North Island brown kiwi on the rise in New Zealand

New Zealand conservationists are rejoicing at the first recorded increase in the North Island’s brown kiwi population, reversing decades of plummeting bird numbers.

Until the last expert assessment of New Zealand birds – which is conducted every five years – every kiwi species was listed as vulnerable or worse.

However, the latest report moves the North Island brown kiwi from ‘at risk – declining’ to ‘not threatened’.

For Michelle Impey, executive director of Save The Kiwi Trust, it is exciting to conclude that efforts to rebuild the population of New Zealand’s iconic native species are working.

“For everyone doing the work, it’s a huge endorsement,” she told AAP.

“For the first time in the history of this program that we’ve been able to salvage, they’re not going down anymore, we have a prediction that they’re going up. That’s extremely important.”

The Department of Conservation’s chief scientific adviser, Hugh Robertson, goes further, estimating that the species has already fallen from a low threshold of 25,000 birds to around 27,000 to 28,000.

“It’s fantastic…It’s really great for the kiwi that they’ve crossed. There’s still a lot of work to do, but they’re not in the threatened category,” he told AAP .

Dr Robertson has spent three decades monitoring and caring for New Zealand’s unique birdlife and is the lead author of the assessment.

His estimate is that one million kiwis would have roamed New Zealand before human settlement, showing the wild impact of introduced species and habitat loss.

The five species now number about 75,000.

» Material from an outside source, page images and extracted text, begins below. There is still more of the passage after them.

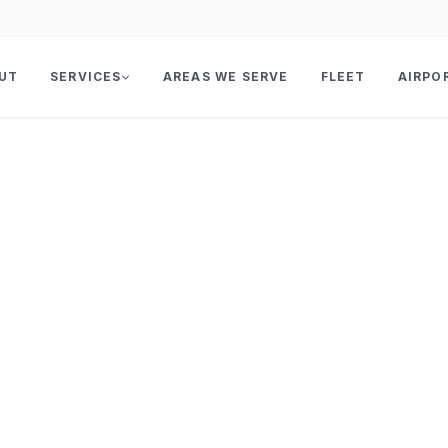
UT
SERVICES
AREAS WE SERVE
FLEET
AIRPO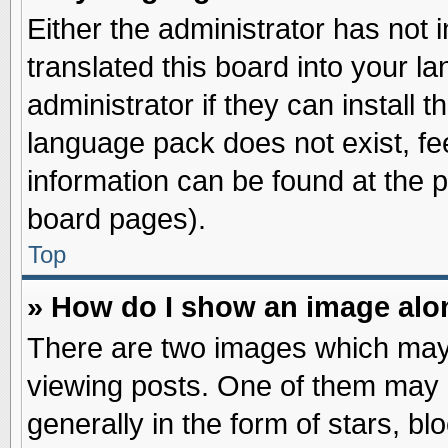
Either the administrator has not
translated this board into your l
administrator if they can install 
language pack does not exist, fee
information can be found at the 
board pages).
Top
» How do I show an image al
There are two images which may
viewing posts. One of them may 
generally in the form of stars, b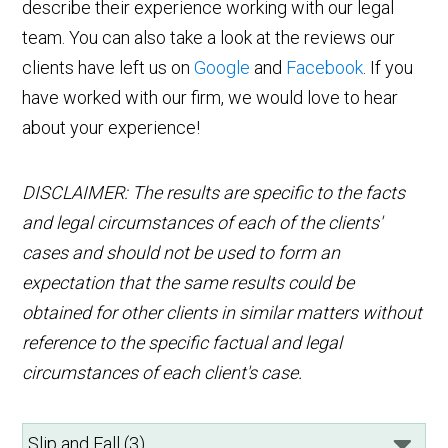
describe their experience working with our legal
team. You can also take a look at the reviews our
clients have left us on
Google
and
Facebook
. If you
have worked with our firm, we would love to hear
about your experience!
DISCLAIMER: The results are specific to the facts
and legal circumstances of each of the clients'
cases and should not be used to form an
expectation that the same results could be
obtained for other clients in similar matters without
reference to the specific factual and legal
circumstances of each client's case.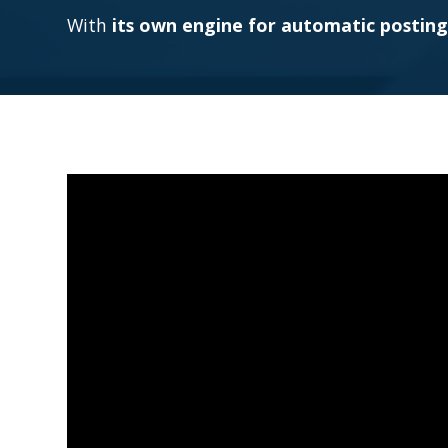
With
its own engine for automatic posting 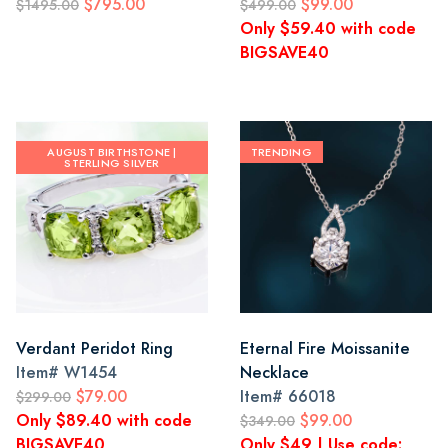
$795.00
$99.00
$1495.00
$499.00
Only $59.40 with code
BIGSAVE40
AUGUST BIRTHSTONE |
TRENDING
STERLING SILVER
Verdant Peridot Ring
Eternal Fire Moissanite
Item#
W1454
Necklace
$79.00
Item#
66018
$299.00
Only $89.40 with code
$99.00
$349.00
BIGSAVE40
Only $49 | Use code: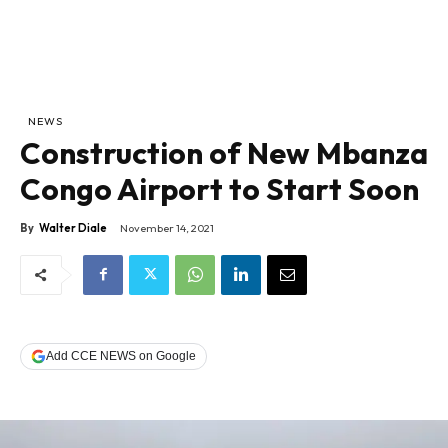
NEWS
Construction of New Mbanza
Congo Airport to Start Soon
By
Walter Diale
November 14, 2021
Add CCE NEWS on Google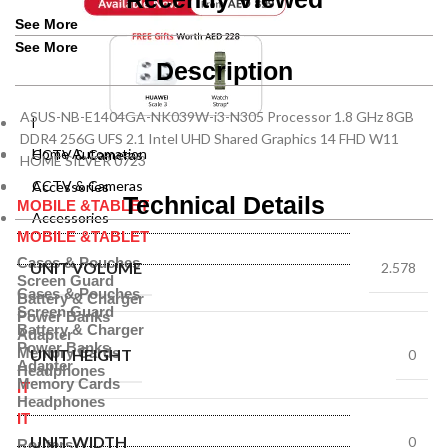
See More
See More
Description
ASUS-NB-E1404GA-NK039W-i3-N305 Processor 1.8 GHz 8GB
Home Automation
DDR4 256G UFS 2.1 Intel UHD Shared Graphics 14 FHD W11
Home Automation
CCTV & Cameras
HOME SILVER 0723
CCTV & Cameras
Accessories
Technical Details
MOBILE &TABLET
Accessories
MOBILE &TABLET
Cases & Pouches
UNIT VOLUME
2.578
Screen Guard
Cases & Pouches
Battery & Charger
Screen Guard
Power Banks
Battery & Charger
Adapter
Power Banks
Memory Cards
UNIT HEIGHT
0
Adapter
Headphones
Memory Cards
IT
Headphones
IT
UNIT WIDTH
0
Routers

“When I started researching kiwifruit, we didn’t even know what the threats to kiwifruit were,” he said.

“If you asked people 30 years ago, ‘What are the threats?’ you would say habitat loss and dogs…we just didn’t know stoats and ferrets were such a big deal.

Dr Robertson says credit for the turnaround must go to the thousands of New Zealanders invested in saving the country’s favorite bird: keepers, trappers, scientists, donors, landowners and more.

A number of strategies were crucial, including controlling predators.

Kiwis thrived before human settlement, when the only mammals in New Zealand were bats.

European settlers brought a wide range of pests and invasive species, including stoats, ferrets, rats and opossums, which all kill kiwis and other native birds before they develop.

“Stoats are the number one problem for kiwi chicks, so trapping efforts are primarily aimed at stoats and also ferrets where ferrets are found,” says Dr. Robertson.

Deploying the 1080 poison is particularly effective because “the rats will also eat the bait, then the stoats will eat the opossum carcasses, so they get a secondary dose of poisoning.”

Another strategy is Operation Nest Egg, a national program that sees kiwis hatched and raised in captivity and fenced sanctuaries until they are large enough to fend for themselves.

The program, at great expense and effort, increases the likelihood of hatched chicks reaching adulthood by 5% to 65%.

Once the kiwis reach a weight of around one kilogram, they are considered hardy enough to take stoats and are wild-caught.

Dr. Robertson said some of the volunteer efforts were inspiring.

“Hundreds of community groups are trapping and poisoning predators all around the North Island and the results of their work are increasing again,” he said.

“At Taranaki…they now have something like 1300 pairs of kiwis.

“On the Coromandel Peninsula, many community groups are seeing really positive growth and a doubling or tripling of the population since we started management in 2000.”

Local dog owners have also answered the call, holding back their pets to allow the native birds to flourish.

“In a large project at Whangarei Heads, the population has grown from 200 birds to over 1,000,” said Dr Robertson.

“Dogs can wipe out a population very quickly, but the whole community is really supportive of it.

“If someone sees a dog wandering around without a leash or owner tied up, they stop and say ‘you have to tie up your dog,’ or they grab the dog and return it to the owner or to the pound.”

The growth in numbers comes with an important caveat: the North Island brown kiwi is now classified as not threatened but still requires conservation support.

Ms Impey said all five species of kiwifruit still needed support to thrive.

“It’s a very good indicator but…the nagging fear is that people think the job is done. It’s far from it,” she said.

“We rely on sponsors and donors. We have to take this as a pat on the back and keep going.”